Tout a commencé autour de 10h30 - 11 heures ce matin, heure à laquelle rendez-vous était donné en bas de la Canebière, pour un départ en manifestation. Et ce qui ressemblait au départ à ce qui aurait pu être un triste cortège (de la Canebière à la Préf’, ça fait pas bézef - même si ça rime) s’est vite transformé en une manifestation sauvage, joyeuse et déterminée.

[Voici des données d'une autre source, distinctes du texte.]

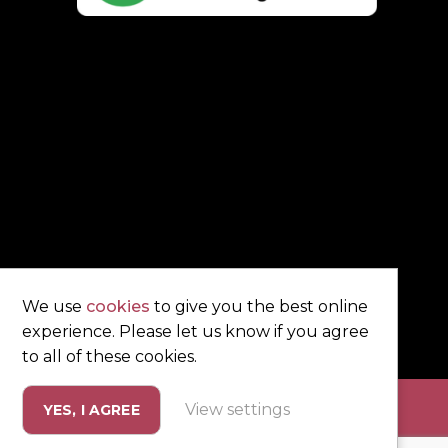
We use
cookies
to give you the best online
experience. Please let us know if you agree
to all of these cookies.
View settings
YES, I AGREE
eting by
Unity Online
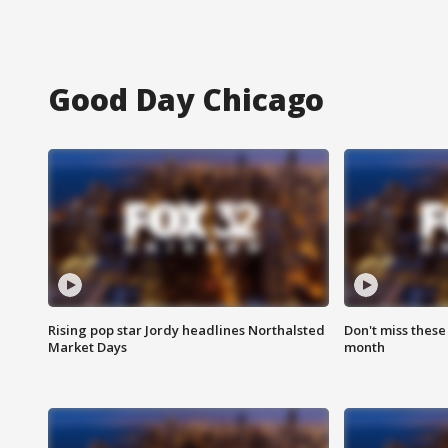
Good Day Chicago
Rising pop star Jordy headlines Northalsted
Don't miss these
Market Days
month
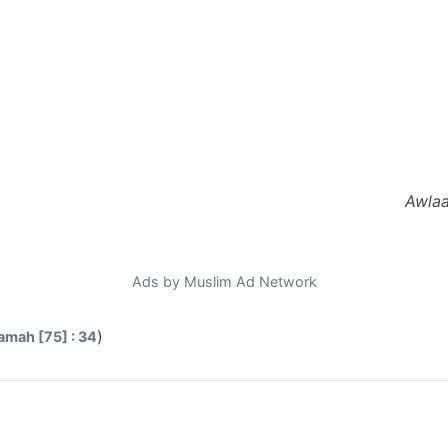
Awlaa
Ads by Muslim Ad Network
)
amah [75] : 34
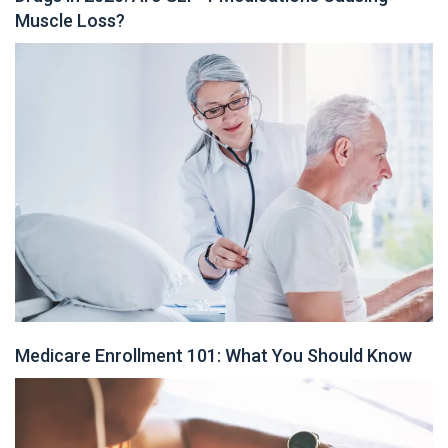
Muscle Loss?
Medicare Enrollment 101: What You Should Know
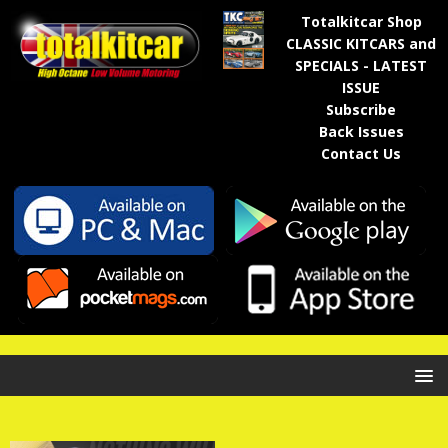
Totalkitcar Shop
CLASSIC KITCARS and
SPECIALS - LATEST
ISSUE
Subscribe
Back Issues
Contact Us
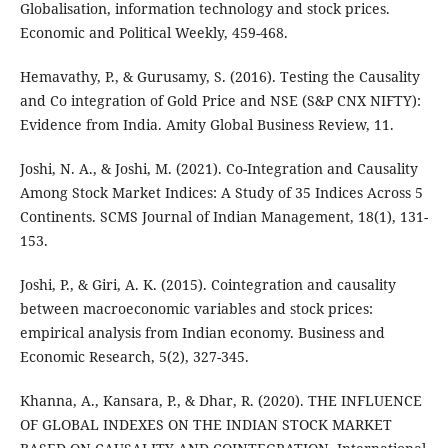
Globalisation, information technology and stock prices.
Economic and Political Weekly, 459-468.
Hemavathy, P., & Gurusamy, S. (2016). Testing the Causality
and Co integration of Gold Price and NSE (S&P CNX NIFTY):
Evidence from India. Amity Global Business Review, 11.
Joshi, N. A., & Joshi, M. (2021). Co-Integration and Causality
Among Stock Market Indices: A Study of 35 Indices Across 5
Continents. SCMS Journal of Indian Management, 18(1), 131-
153.
Joshi, P., & Giri, A. K. (2015). Cointegration and causality
between macroeconomic variables and stock prices:
empirical analysis from Indian economy. Business and
Economic Research, 5(2), 327-345.
Khanna, A., Kansara, P., & Dhar, R. (2020). THE INFLUENCE
OF GLOBAL INDEXES ON THE INDIAN STOCK MARKET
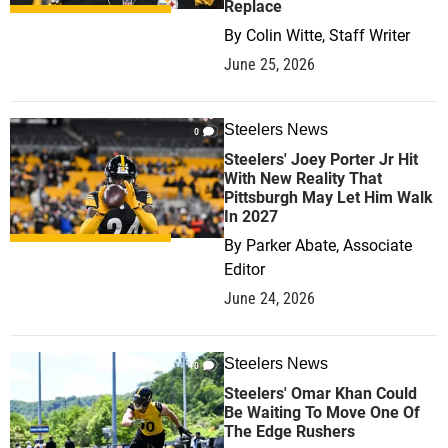
Replace
By
Colin Witte, Staff Writer
June 25, 2026
Steelers News
0
Steelers' Joey Porter Jr Hit
With New Reality That
Pittsburgh May Let Him Walk
In 2027
By
Parker Abate, Associate
Editor
June 24, 2026
Steelers News
0
Steelers' Omar Khan Could
Be Waiting To Move One Of
The Edge Rushers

Vers 11 heures, une centaine de personnes réunies derrière une banderole ’Jeunes 13 énervés’, composé de lycéen-ne-s, d’étudiant-e-s, de précaires, de moins jeunes aussi, prend la tête de la manifestation officielle dès le départ, sans trop attendre l’accord du SO de la CGT (qui semble-t-il voulait la jouer profil bas après avoir gazé des lycéen-ne-s lors de la manif’ du 31 mars). Celui-ci a d’ailleurs laissé faire, bien content de nous laisser partir devant et advienne que pourra.
Libres de tout drapeau (mais pas dépourvu-e-s de bon sens politique), nous avons parcouru les 200 mètres de la manifestation officielle pour arriver devant la Préfecture, où attendaient des casqués. Théoriquement, ça devait être la fin de la manif’. Mais l’énergie collective que l’on pouvait sentir nous a amené-e-s naturellement à continuer, à décider qu’on n’avait pas que ça à faire de s’arrêter dans le quartier pour regarder les flics dans le blanc des yeux. Alors on est alors reparti-e-s par la rue Saint-Férreol, à grand renfort de slogans hurlés à pleins poumons : "Loi, travail, retrait des deux !", "Grève, blocage, manif’ sauvage !", les classiques "Khomri, si tu savais..." et sa variante "...sur la Cane Canebière", ceux contre la police toujours aussi sympathiques. Avec un bémol toutefois à cause de certains slogans sexistes et homophobes : nous ne comprenons pas pourquoi certains s’acharnent à traiter nos camarades gays ou lesbiennes de flics, c’est quand même horriblement insultant, inutile et blessant pour beaucoup de gens qui luttent chaque jour, dans ces manifs et en-dehors. Et pour que les prochaines fêtes et manifs soient donc plus belles encore, il faudrait que l’on entende plus du tout ces slogans. Un peu d’inventivité, que diable !
Nous arrivons donc de nouveau sur la Canebière, deuxième fois de la journée, pour redescendre et reprendre la rue Breteuil, avec l’idée de remonter de nouveau en direction de la Préfecture et d’aller faire un coucou à ces chers "camarades" du Parti Socialiste. Selon la Provence,"La police peine à suivre les déplacements de ce groupe", ce qui n’est pas faux. En attendant, le cortège officiel est arrivé à ladite Préfecture et y reste sur la place, sans bouger.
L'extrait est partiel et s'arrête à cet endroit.